A wonderful picture came into my mind this morning. I’m going to share it in the hope that you will enjoy it as much as I did. It will take a little setting up.
I am listening to Jennifer Paxton’s lectures on medieval England, thanks to some CD I bought when the Teaching Company was still selling CDs. She was talking about that time in the history of England when the Viking raids had been so common and so successful that fairly large numbers of them just stayed in England all year instead of going “home” and then coming back to raid again. [1]
It was the men who were doing the viking, of course and when they began to farm, it was the men who did the farming. But when it appeared that they were going to stay, they send word home to bring to them the things that they would need.

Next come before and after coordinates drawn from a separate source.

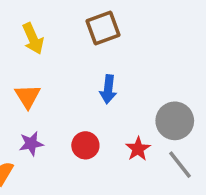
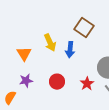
brown square: (103, 28) -> (84, 28), moved, turned -36
yellow arrow: (33, 39) -> (50, 43), moved

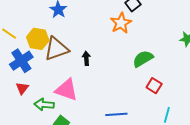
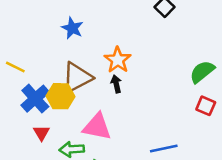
orange star: (121, 23) -> (118, 60), moved
yellow hexagon: (38, 39) -> (61, 96), moved
green semicircle: (143, 59) -> (202, 72), moved

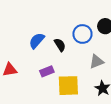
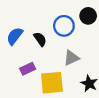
gray triangle: (97, 62) -> (71, 58), moved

I am going to pause at that point to tell you about an experiment I conducted at Starbucks ten minutes after I heard Professor Paxton. I asked each barista what the word “retainer” meant to them. One of them is currently involved with a court proceeding of some kind, and he said his mind went to an attorney, who was on retainer. One mentioned a wall that was put up to hold back the soil of a hillside. I get that one, but I have never heard it used that way. The rest of them said it reminded them of something you put in your mouth at night of keep you from grinding all the enamel off your teeth.
I have recently begun using what my dentist calls a “Nightguard,” I suppose because it is easier to get men to use them if you call them that. But I am a tooth grinder myself and I have recently been fitted for a Nightguard.
What Professor Paxton actually said in her lecture is that the men who had been viking and who were now farming, sent home for their wives, their children, and their retainers.
Is that a great picture or what? Who knew that those fierce Vikings were so careful about their teeth?
[1] I learned from Professor Paxton that “vike” is a verb. The people that the British called “the Northmen” came to do a variety of things. When they were farming, they were farmers. When they were viking, they were Viking. Apparently, “to vike’ means to raid for plunder and slaves. These people were only Vikings while they were viking.
This is a subject you can really sink your teeth into!
Just couldn’t resist that one, could you? Ha!
As a parent who has paid for two sets of braces, I can claim some expertise in what a dental retainer is (and isn’t). A retainer is what you wear after your braces come off to “retain” the correct placement of your newly aligned teeth.
A mouth guard is what we grinders wear at night in order to continue to have teeth left after all that grinding! Just thought I’d toss this clarification in on a topic I know all too well.